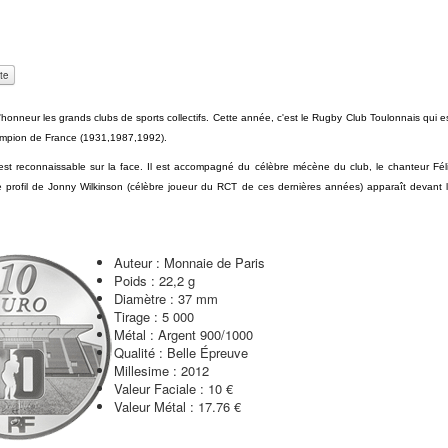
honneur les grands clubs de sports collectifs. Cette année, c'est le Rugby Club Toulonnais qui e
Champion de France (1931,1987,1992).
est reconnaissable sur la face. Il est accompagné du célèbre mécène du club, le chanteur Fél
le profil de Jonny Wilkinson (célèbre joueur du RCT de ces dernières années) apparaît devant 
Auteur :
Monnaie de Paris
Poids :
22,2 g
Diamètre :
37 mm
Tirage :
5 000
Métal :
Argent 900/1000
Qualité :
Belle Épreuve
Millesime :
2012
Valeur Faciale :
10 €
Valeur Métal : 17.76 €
--
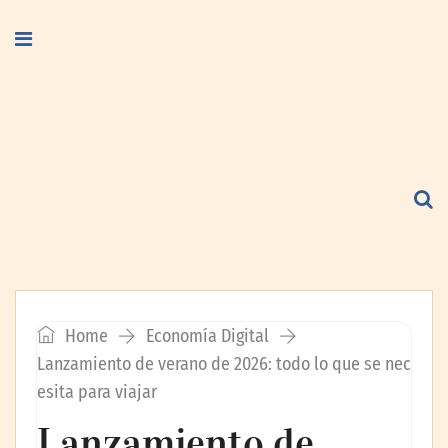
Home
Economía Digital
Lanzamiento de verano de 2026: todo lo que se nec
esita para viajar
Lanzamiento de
...
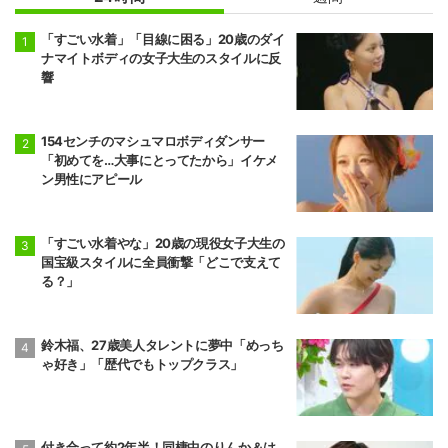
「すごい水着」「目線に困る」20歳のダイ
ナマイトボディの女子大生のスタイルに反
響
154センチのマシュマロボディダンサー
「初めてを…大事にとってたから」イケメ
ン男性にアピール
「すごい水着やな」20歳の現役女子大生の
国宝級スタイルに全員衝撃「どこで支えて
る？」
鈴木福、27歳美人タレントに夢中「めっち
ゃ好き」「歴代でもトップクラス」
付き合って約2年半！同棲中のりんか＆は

What you have to do: Once you find the line with "Champion de France (1931,1987,1992)." in the entries above, output it and each line after it up to and including the line with "Valeur Métal : 17.76 €", and nothing else.

Response:
Champion de France (1931,1987,1992).
est reconnaissable sur la face. Il est accompagné du célèbre mécène du club, le chanteur Fél
le profil de Jonny Wilkinson (célèbre joueur du RCT de ces dernières années) apparaît devant 
Auteur :
Monnaie de Paris
Poids :
22,2 g
Diamètre :
37 mm
Tirage :
5 000
Métal :
Argent 900/1000
Qualité :
Belle Épreuve
Millesime :
2012
Valeur Faciale :
10 €
Valeur Métal : 17.76 €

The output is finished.